The man sighs and sets his jaw determinedly. "No, I'm not."

The Winter Soldier lunges, gets two knees to the solar plexus that hurt even through the thick leather and padding, and remembers too late that this man is _fast_ as well as strong. He vows not to repeat that mistake. There's a brief tussle on the floor, and he holds back just enough to let the man end up with his back up against the edge of the cot, gripping the bedframe for leverage as he brings his knees up to his chest for a powerful kick. Then the Winter Soldier uses his metal arm to drive a knife through the captive's hand and right through the bedframe, pinning him in place.

He waits until the howl of agony has subsided into strangled groans, and says, "Let me know when you change your mind." 

Around his choked noises of pain, the captive articulates a single word: “ _No._ ”

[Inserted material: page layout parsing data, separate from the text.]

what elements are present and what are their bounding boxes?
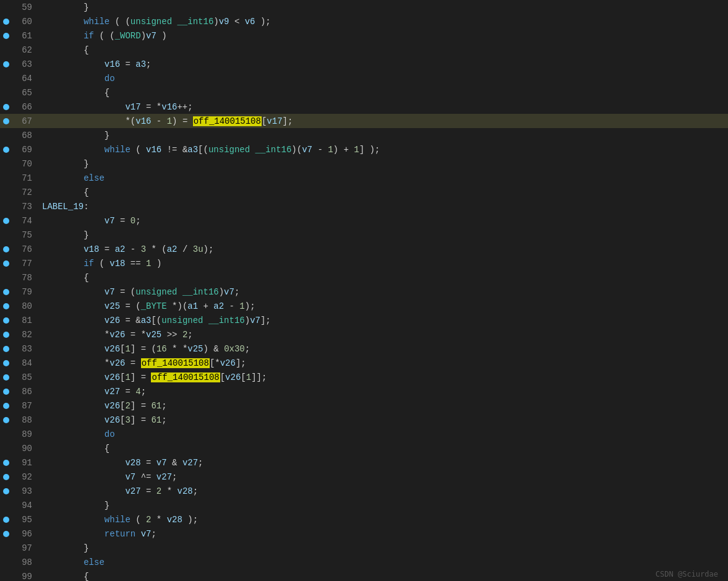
breakpoint-area[interactable]: [0, 157, 12, 171]
breakpoint-area[interactable]: [0, 185, 12, 199]
line-content: v7 = (unsigned __int16)v7;: [37, 287, 728, 297]
breakpoint-dot: [3, 531, 9, 537]
breakpoint-area[interactable]: [0, 413, 12, 427]
breakpoint-area[interactable]: [0, 28, 12, 43]
line-content: do: [37, 429, 728, 439]
breakpoint-area[interactable]: [0, 527, 12, 541]
line-content: {: [37, 273, 728, 283]
breakpoint-area[interactable]: [0, 171, 12, 185]
line-content: else: [37, 173, 728, 183]
line-content: v7 = 0;: [37, 216, 728, 226]
breakpoint-area[interactable]: [0, 142, 12, 157]
breakpoint-area[interactable]: [0, 14, 12, 28]
code-container: 59 }60 while ( (unsigned __int16)v9 < v6…: [0, 0, 728, 581]
breakpoint-area[interactable]: [0, 270, 12, 285]
breakpoint-area[interactable]: [0, 512, 12, 527]
code-line: 71 else: [0, 171, 728, 185]
code-line: 77 if ( v18 == 1 ): [0, 256, 728, 270]
breakpoint-dot: [3, 61, 9, 67]
breakpoint-area[interactable]: [0, 555, 12, 569]
line-content: do: [37, 74, 728, 84]
breakpoint-area[interactable]: [0, 398, 12, 413]
line-number: 98: [12, 557, 37, 567]
breakpoint-area[interactable]: [0, 100, 12, 114]
breakpoint-dot: [3, 332, 9, 338]
breakpoint-area[interactable]: [0, 256, 12, 270]
breakpoint-dot: [3, 403, 9, 409]
line-content: *v26 = off_140015108[*v26];: [37, 358, 728, 368]
line-number: 65: [12, 88, 37, 98]
breakpoint-area[interactable]: [0, 384, 12, 398]
line-number: 91: [12, 458, 37, 468]
code-line: 97 }: [0, 541, 728, 555]
breakpoint-area[interactable]: [0, 228, 12, 242]
line-content: else: [37, 557, 728, 567]
code-line: 80 v25 = (_BYTE *)(a1 + a2 - 1);: [0, 299, 728, 313]
breakpoint-area[interactable]: [0, 327, 12, 342]
breakpoint-area[interactable]: [0, 498, 12, 512]
code-line: 68 }: [0, 128, 728, 142]
breakpoint-dot: [3, 289, 9, 295]
code-line: 75 }: [0, 228, 728, 242]
breakpoint-area[interactable]: [0, 313, 12, 327]
line-number: 68: [12, 131, 37, 140]
code-line: 91 v28 = v7 & v27;: [0, 455, 728, 470]
breakpoint-area[interactable]: [0, 285, 12, 299]
breakpoint-dot: [3, 346, 9, 352]
breakpoint-area[interactable]: [0, 441, 12, 455]
breakpoint-area[interactable]: [0, 356, 12, 370]
line-number: 73: [12, 202, 37, 212]
code-line: 95 while ( 2 * v28 );: [0, 512, 728, 527]
breakpoint-area[interactable]: [0, 427, 12, 441]
line-number: 77: [12, 259, 37, 269]
code-line: 62 {: [0, 43, 728, 57]
line-number: 87: [12, 401, 37, 411]
code-line: 66 v17 = *v16++;: [0, 100, 728, 114]
line-number: 70: [12, 159, 37, 169]
code-line: 60 while ( (unsigned __int16)v9 < v6 );: [0, 14, 728, 28]
code-line: 67 *(v16 - 1) = off_140015108[v17];: [0, 114, 728, 128]
line-content: {: [37, 45, 728, 55]
line-content: v26 = &a3[(unsigned __int16)v7];: [37, 316, 728, 325]
line-number: 67: [12, 116, 37, 126]
code-line: 96 return v7;: [0, 527, 728, 541]
breakpoint-area[interactable]: [0, 71, 12, 85]
breakpoint-area[interactable]: [0, 455, 12, 470]
code-line: 82 *v26 = *v25 >> 2;: [0, 327, 728, 342]
line-content: v26[2] = 61;: [37, 401, 728, 411]
breakpoint-dot: [3, 33, 9, 39]
line-number: 76: [12, 244, 37, 254]
line-content: v25 = (_BYTE *)(a1 + a2 - 1);: [37, 301, 728, 311]
breakpoint-area[interactable]: [0, 470, 12, 484]
breakpoint-area[interactable]: [0, 299, 12, 313]
code-line: 70 }: [0, 157, 728, 171]
breakpoint-dot: [3, 19, 9, 25]
breakpoint-area[interactable]: [0, 128, 12, 142]
line-number: 71: [12, 173, 37, 183]
line-number: 97: [12, 543, 37, 553]
breakpoint-area[interactable]: [0, 569, 12, 581]
breakpoint-area[interactable]: [0, 114, 12, 128]
breakpoint-area[interactable]: [0, 342, 12, 356]
line-content: if ( v18 == 1 ): [37, 259, 728, 269]
code-line: 73LABEL_19:: [0, 199, 728, 213]
line-number: 84: [12, 358, 37, 368]
breakpoint-area[interactable]: [0, 85, 12, 100]
breakpoint-dot: [3, 246, 9, 252]
breakpoint-area[interactable]: [0, 0, 12, 14]
breakpoint-area[interactable]: [0, 57, 12, 71]
code-line: 85 v26[1] = off_140015108[v26[1]];: [0, 370, 728, 384]
line-number: 96: [12, 529, 37, 539]
breakpoint-area[interactable]: [0, 541, 12, 555]
line-number: 92: [12, 472, 37, 482]
breakpoint-area[interactable]: [0, 484, 12, 498]
code-line: 63 v16 = a3;: [0, 57, 728, 71]
breakpoint-dot: [3, 417, 9, 423]
breakpoint-area[interactable]: [0, 213, 12, 228]
breakpoint-area[interactable]: [0, 370, 12, 384]
breakpoint-area[interactable]: [0, 199, 12, 213]
line-content: if ( (_WORD)v7 ): [37, 31, 728, 41]
breakpoint-dot: [3, 374, 9, 381]
breakpoint-area[interactable]: [0, 242, 12, 256]
breakpoint-area[interactable]: [0, 43, 12, 57]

The Winter Soldier sits back down on the edge of the cot, one boot resting on the man's legs to keep him from thrashing, one hand keeping the knife in place. He shoves the man's shoulder so he's lying half-facedown, half on his side, and ponders the expanse of canvas in front of him. He could just leave an indiscriminate mass of cuts all over that bare back, of course. Or he could give this man something to remember him by. At that thought, something long dormant stirs within him, and he has the strange fleeting feeling that _he's_ the one who is failing to remember something, something vital, right on the tip of his tongue. The feeling passes as quickly as it came, but it leaves an image in its wake.

He flips out another knife and begins to cut. Ten cuts, deep and perfectly straight. It was the silver star on that ragged uniform that gave him the idea, but he likes it more and more as he goes. There was a star like that on the shield the man had flung at him, too. But it's the star on his own metal arm that makes him carve into the flesh with such relish—after all, only one of the three is red.

His victim has stopped crying out, but while the knife is working a low whine emerges from between his gritted teeth, rising and falling with his heaving breath. When the Winter Soldier pulls away to inspect his handiwork, the whine fades away but the breaths stay just as ragged, and he notices that the man is gripping the bedframe white-knuckled, despite the pain it must be causing in the hand that's still impaled. He rattles that knife back and forth just to hear the man's gasp and muffled curse.

“Why are you doing this?” the captive chokes out.

 _Keep hurting him until he talks._ The Winter Soldier doesn't answer. He traces over the cuts, now bleeding freely, with the first finger of his left hand, smearing fresh bright red all over the metal. He looks between the man's legs, at the filthy dark-red bloodstains mingled with drying come, and thinks about Pierce's suggestion. Slowly, he reaches down and draws his finger along that cleft. Fresh bright red on top of the dull dried bloodstains. The noise the man makes is indescribable.

“Oh Christ, not that,” he says, his voice more forceful now, the words more distinct. “Not you too. I thought you were gonna be more creative than the others.”

Something in his voice gives the Winter Soldier pause, and he has to fight back a ludicrous twinge of embarrassment before he reminds himself that he's not here to be creative. No, not embarrassment—shame. Why is he ashamed at the disappointment in this man's voice, even when it's clearly bluster? It goes against everything he is trained to be. True, he can't help the glimmer of respect he feels for the man and his bravery. But he is the Winter Soldier. The only disappointment he need ever be ashamed of is his superiors' if he fails a mission, and he does not fail. Ever. His lips curl into a snarl behind his mask, and he forces his finger inside.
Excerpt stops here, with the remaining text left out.